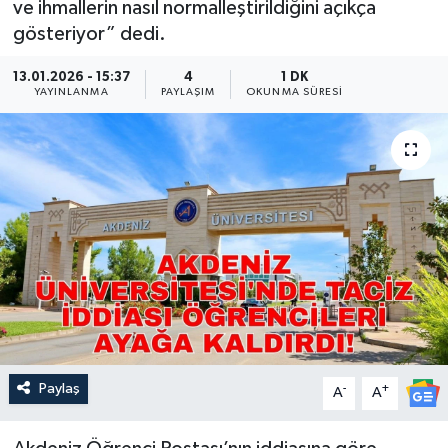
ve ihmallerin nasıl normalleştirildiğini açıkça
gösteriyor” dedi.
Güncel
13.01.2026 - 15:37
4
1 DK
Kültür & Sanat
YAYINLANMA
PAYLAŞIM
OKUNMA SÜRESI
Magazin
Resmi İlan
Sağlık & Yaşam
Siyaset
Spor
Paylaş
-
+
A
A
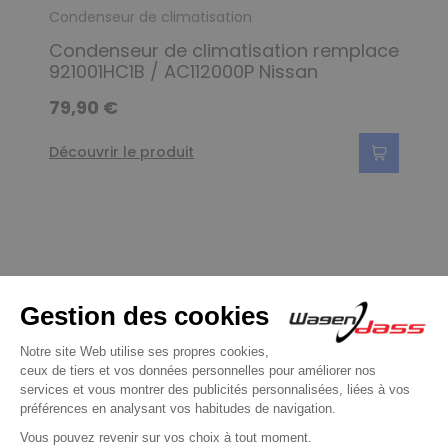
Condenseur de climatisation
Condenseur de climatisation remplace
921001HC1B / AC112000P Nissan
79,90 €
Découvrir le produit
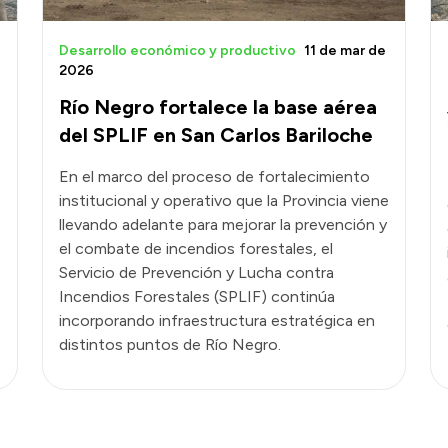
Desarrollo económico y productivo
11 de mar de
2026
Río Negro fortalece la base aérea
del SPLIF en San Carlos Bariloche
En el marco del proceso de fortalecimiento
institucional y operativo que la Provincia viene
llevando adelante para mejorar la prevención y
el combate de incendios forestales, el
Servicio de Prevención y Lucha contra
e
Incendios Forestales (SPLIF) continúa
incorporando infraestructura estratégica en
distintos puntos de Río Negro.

◇ ◇ ◇ ◇ ◇

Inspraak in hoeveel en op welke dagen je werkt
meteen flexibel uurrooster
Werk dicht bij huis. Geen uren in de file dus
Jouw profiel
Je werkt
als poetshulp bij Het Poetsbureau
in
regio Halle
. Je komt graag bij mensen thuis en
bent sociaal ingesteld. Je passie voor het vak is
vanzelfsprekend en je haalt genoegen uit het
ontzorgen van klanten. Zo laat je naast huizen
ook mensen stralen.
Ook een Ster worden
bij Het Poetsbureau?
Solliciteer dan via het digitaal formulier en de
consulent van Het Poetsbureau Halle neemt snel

◇ ◇ ◇ ◇ ◇

Above is a listing; print exactly its lines from the one with "Río Negro fortalece la base aérea" through the one with "distintos puntos de Río Negro.", and no other lines.

Task output –
Río Negro fortalece la base aérea
del SPLIF en San Carlos Bariloche
En el marco del proceso de fortalecimiento
institucional y operativo que la Provincia viene
llevando adelante para mejorar la prevención y
el combate de incendios forestales, el
Servicio de Prevención y Lucha contra
e
Incendios Forestales (SPLIF) continúa
incorporando infraestructura estratégica en
distintos puntos de Río Negro.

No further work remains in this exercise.